Allocate to Cryptocurrencies to “Beat Inflation” And For “Hypergrowth” in Portfolio, says Strategist
Meanwhile, the traditional safe haven asset gold is down 1.82% YTD after hitting new ATH last year, which was also just an 8% increase from the 2011 peak.
Investors should be looking at cryptocurrencies in the new year with high inflation and more modest stock gains looking ahead, said Anastasia Amoroso, chief investment strategist at iCapital Network.
“The 60/40 portfolio is just not going to be enough to beat inflation and deliver returns,” Amoroso said on Bloomberg.
“The thing you might want to do is peel a little bit from the 60 and allocate to something like cryptocurrencies, because if the portfolio has a chance of beating inflation, you have to have hypergrowth in the portfolio.”
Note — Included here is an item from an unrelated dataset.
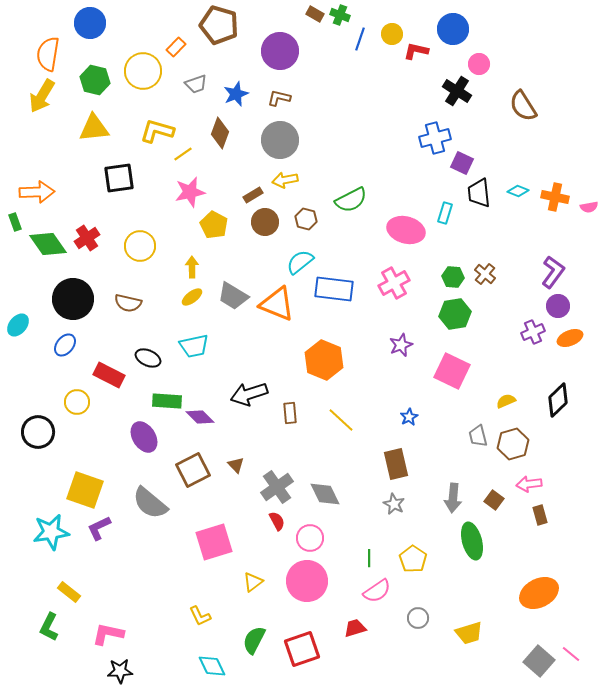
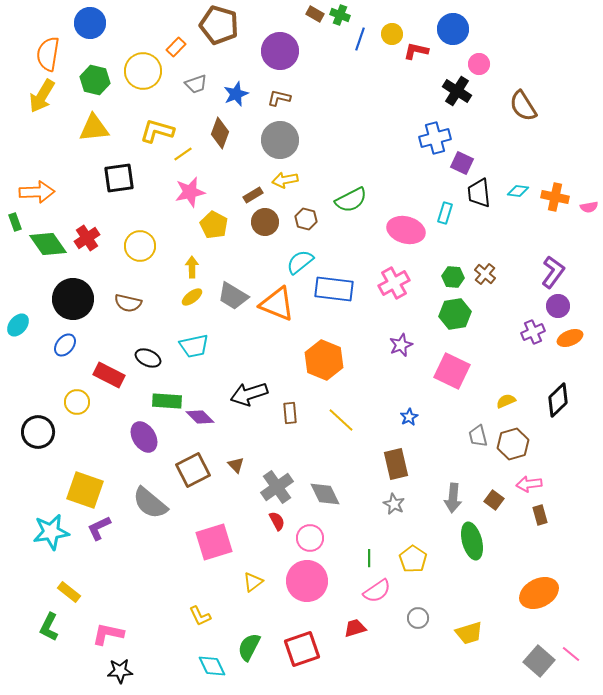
cyan diamond at (518, 191): rotated 15 degrees counterclockwise
green semicircle at (254, 640): moved 5 px left, 7 px down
Amoroso noted the significant rise in cryptocurrencies this year, saying that Bitcoin has “classic inflation-hedging characteristics,” including its limited supply of 21 million alongside growing demand.
Following this week’s losses, Bitcoin is now up 100% so far this year while Ether 475%. Altcoins meanwhile have recorded insane gains with notable mentions including AXS (21,447%), FTM (11,414%), SAND (11,074%), SOL (10,965%), RGT (9,197%), MATIC (8,708%), and LUNA (6,356%).
The total cryptocurrency market cap has surpassed $3 trillion, up from $1.25 trillion in July this year and $135 billion in March 2020.
Amoroso likened digital coins' potential to the early days of Netflix Inc. and Facebook, saying that investors should consider crypto's network value.
“It's all about adoption. It's about the number of new wallets. The number of new addresses and we've seen that number surge this year.”
“I think there's a lot more potential ahead.”
Meanwhile, the traditional safe haven asset gold has barely seen much gains as it ranges since hitting its all-time high at $2,075 in August last year, just up 8% from its previous peak in late 2011.
As of writing, the bullion is trading at $1,852 per ounce, up 7.57% in Q2 but down 1.82% YTD.
Traders and investors are caught between concerns over broadening inflationary risks and the prospects of interest rate hikes earlier than expected. The acceleration in consumer prices has heightened concerns that inflation could stay high well into next year.
“While elevated inflation has enticed strong buying interest in gold, expectations of policy normalization by the U.S. Fed and other major central banks amid a sharp recovery in growth remains the key headwind for the metal,” said Sugandha Sachdeva, vice president of commodity & currency research at Religare Broking.
JPMorgan meanwhile said on Friday that it is expecting fiat currencies in Europe, Africa, and the Middle East to suffer due to the prospect of higher core bond yields in developed markets.
“The global inflation narrative is shifting from ‘temporary' to ‘permanent,' raising the prospect of a sharp adjustment in core yields,” JPMorgan's Saad Siddiqui said in a note to clients. “EM FX is unlikely to escape unscathed in this scenario.”